Friends of Thacher gets $4K from state to attract more members

Enterprise file photo — Saranac Hale Spencer

Protests to save Thacher Park in 2008 brought the Friends of Thacher park some notoriety, says the group’s president, John Kilroy. Now, the Friends have secured a grant to publicize itself further.

The Friends of Thacher Park is looking for more members and just received $4,080 from the state to help with recruitment.

The local grant was among $450,000 awarded to 21 organizations dedicated to the stewardship and promotion of New York State parks, historic sites, and public lands. This is the first time grants are being awarded to DEC Friends groups, according to a release from the state’s Department of Environmental Conservation.

“Our big issue is that, outside of our membership and people who frequent the park, we’re not too well known,” said the group’s president, John Kilroy.

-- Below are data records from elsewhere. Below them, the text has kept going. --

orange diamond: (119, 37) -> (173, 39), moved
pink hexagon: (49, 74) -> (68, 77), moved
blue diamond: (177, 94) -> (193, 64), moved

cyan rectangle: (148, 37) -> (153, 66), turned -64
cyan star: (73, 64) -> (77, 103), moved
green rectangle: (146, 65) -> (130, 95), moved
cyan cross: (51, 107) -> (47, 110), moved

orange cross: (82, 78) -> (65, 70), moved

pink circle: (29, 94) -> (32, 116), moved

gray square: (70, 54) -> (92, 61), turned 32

The group was founded in 1997 before he became involved, said Kilroy, when “folks got together to help the salamanders find a little romance.”

The tradition continues today and young members of the Friends of Thacher Park particularly enjoy it. Both spotted salamanders and Jefferson salamanders live in the park, he explained, and in the late winter — “some years as early as March 15” — on the first rainy night above 40 degrees, the salamanders migrate to vernal ponds.

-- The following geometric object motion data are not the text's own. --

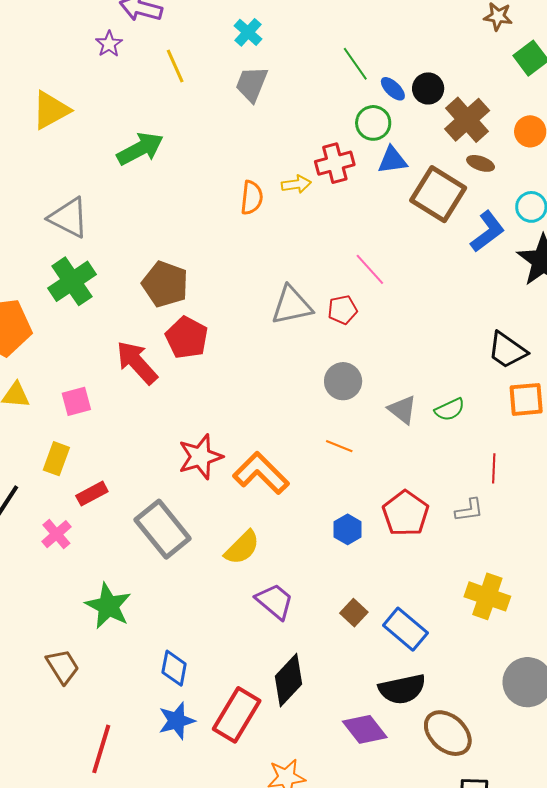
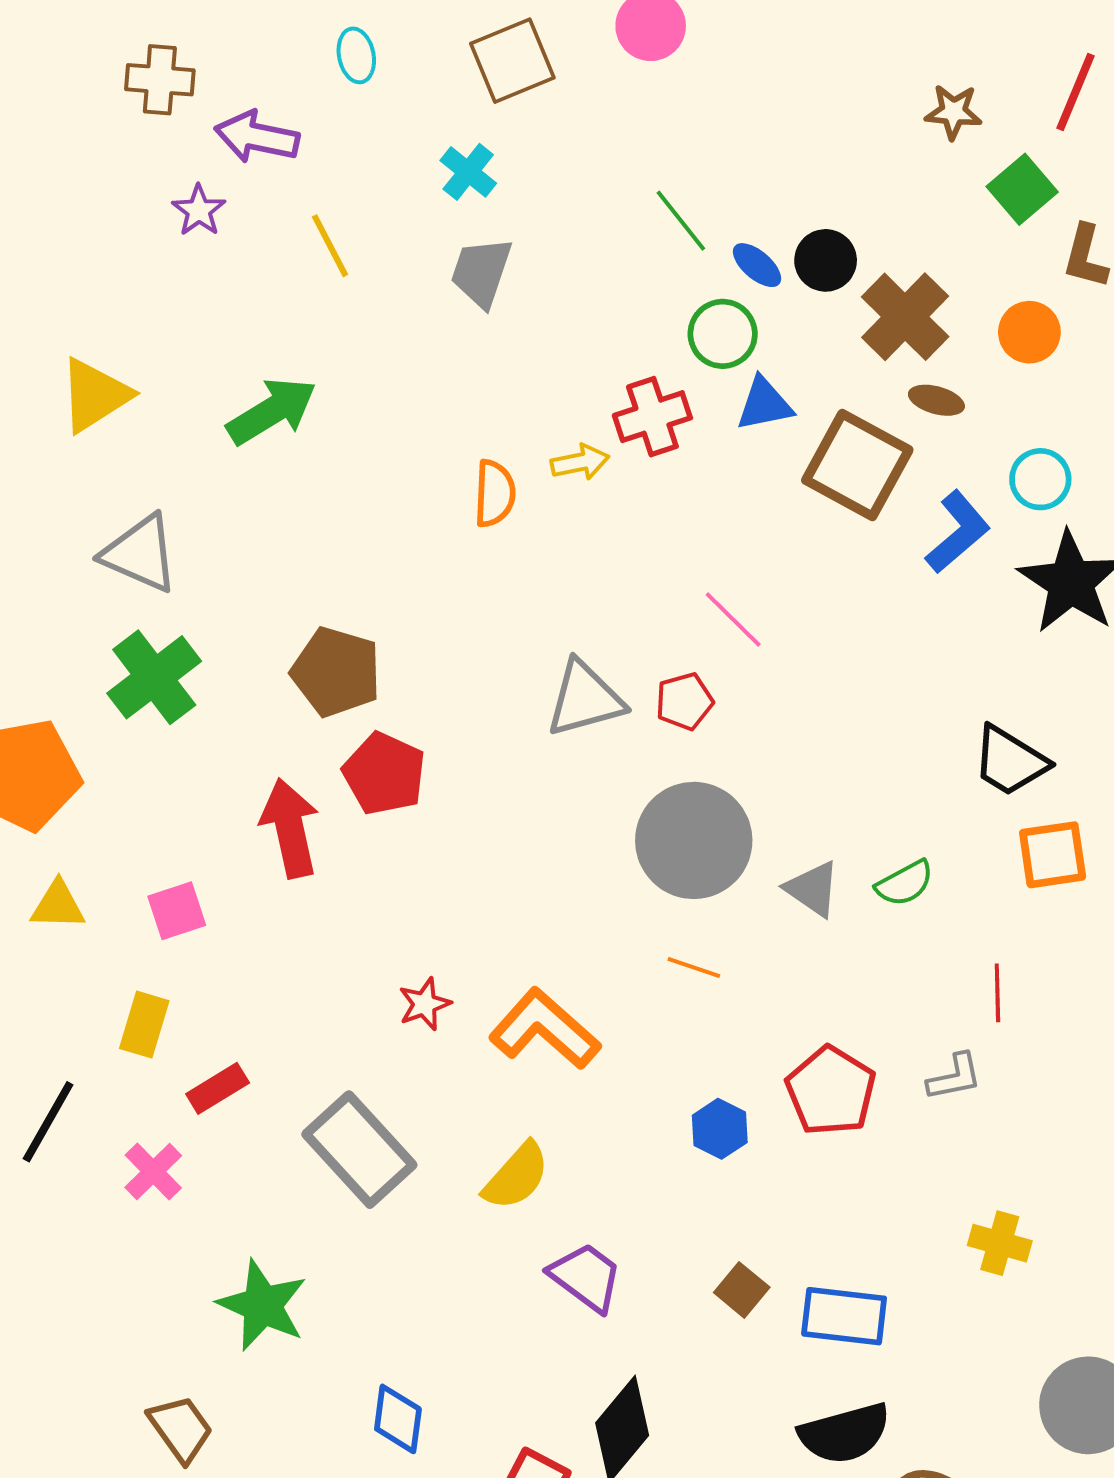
yellow triangle: (51, 110) -> (95, 395), moved
red arrow: (137, 363) -> (290, 828), turned 33
gray circle: (343, 381) -> (694, 840), size x1.6
red star: (200, 457) -> (425, 1004), size x0.6
yellow cross: (487, 596) -> (1000, 1243), size x0.7
blue rectangle: (405, 629) -> (844, 1316), turned -30

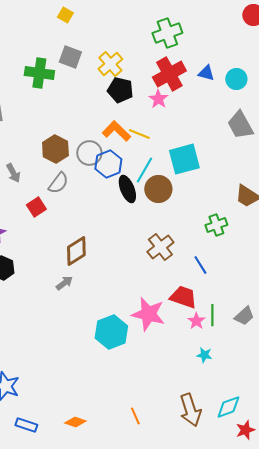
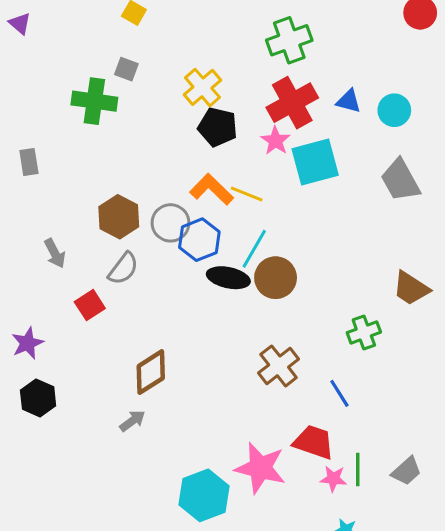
gray square: (70, 57) -> (126, 69), moved, size x0.7
cyan square: (184, 159) -> (315, 162), moved
black ellipse: (127, 189) -> (228, 278), turned -56
pink star: (196, 321) -> (333, 479), turned -30

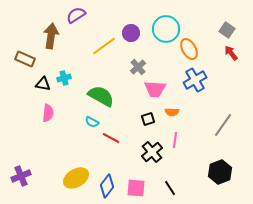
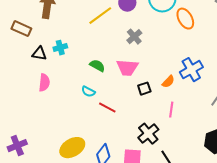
blue cross: (195, 80) -> (191, 70), moved
pink trapezoid: (155, 89) -> (127, 68), moved
green semicircle: (101, 96) -> (97, 66), size x0.6
orange semicircle: (172, 112) -> (168, 82), turned -48
black cross: (152, 152) -> (148, 134), moved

“When they cross the road, a lot of them get squished,” said Kilroy.

To prevent that, volunteers, with buckets and flashlights, walk up and down the road, scooping up the salamanders and depositing them safely near the vernal ponds where they mate.

“It’s rainy and cold,” he said of the weather on those nights. “But it’s really cool,” he concluded of the activity.

The Friends of Thacher Park also works to maintain trails and remove invasive species. And its members help with educational programs, with weekend staffing at the Emma Treadwell Thacher Nature Center, and with ongoing nature programs like nest-box monitoring.

The monitoring involves citizen scientists in Cornell’s Nest Watch program, said Kilroy. There are 20 bluebird boxes near Thompsons Lake, Kilroy explained, and volunteers keep track of “when the birds go in, the eggs they lay, and how many chicks fledge.”

The information is reported to Cornell University, which tracks songbirds, he said.

Kilroy is a popular science teacher at Colonie Central High School who lives in Berne, in the Helderbergs not far from the park.

He said the Friends obtained not-for-profit status in 2003, and got some publicity eight years ago when then-Governor David Paterson, faced with a large budget gap, announced he’d close Thacher Park, and the group objected.

But, Kilroy said, the Friends group needs more publicity and so applied for the grant, getting nearly exactly what was requested. The money will be used to design and produce brochures and banners to publicize the group at events.

Further, a now-blank wall in the park’s new visitors’ center will be used to set up a display, letting people know about the work of the group.

The Friends now number 180 dues-paying members and, if the grant money’s publicity brings in another 50 to 100 members, “that would be absolutely fantastic,” said Kilroy.

Annual dues are assigned on a sliding scale from $5 for seniors up to $100 for a benefactor. Family membership is $20 a year.

“We love everyone but we love getting families involved the most,” said Kilroy. “It’s great when families join and bring kids to the park and foster a love of the park. The kids take ownership and become stewards of the park … It carries into future generations.”

Kilroy’s concluding message: “Come up to the park. Remember, it’s a four-season park. It doesn’t close in the winter.”

Partnership Program

The Park and Trail Partnership Program grants, funded through the state’s Environmental Protection Fund — which is at $300 million this year — will be matched by almost $200,000 in private and local funding to support projects, according to a release from the State Office of Parks, Recreation and Historic Preservation. The Park and Trail Partnership Program grants are designed to:

— Enhance the preservation, stewardship, interpretation, maintenance, and promotion of New York State parks, trails, historic sites, and public lands;

— Increase the sustainability, effectiveness, productivity, volunteerism, and fundraising capabilities of not-for-profit organizations that promote, maintain and support New York State parks, trails, and state historic sites; and

— Promote the tourism and economic development benefits of outdoor recreation through the growth and expansion of a connected statewide network of parks, trails, and greenways.

The grants are administered by the State Office of Parks, Recreation and Historic Preservation, and Parks & Trails New York, a statewide not-for-profit group.

Two other Capital Region groups received awards:

— Friends of Clermont: $4,000 to create a planned giving program to raise funds to provide more programs, including marketing materials, a planned giving and named endowment policy, and training for the board of trustees; and

— The Friends of U.S. Grant Cottage: $19,500 to provide critical administrative support and focus on acquiring and maintaining sustainable income sources for the organization.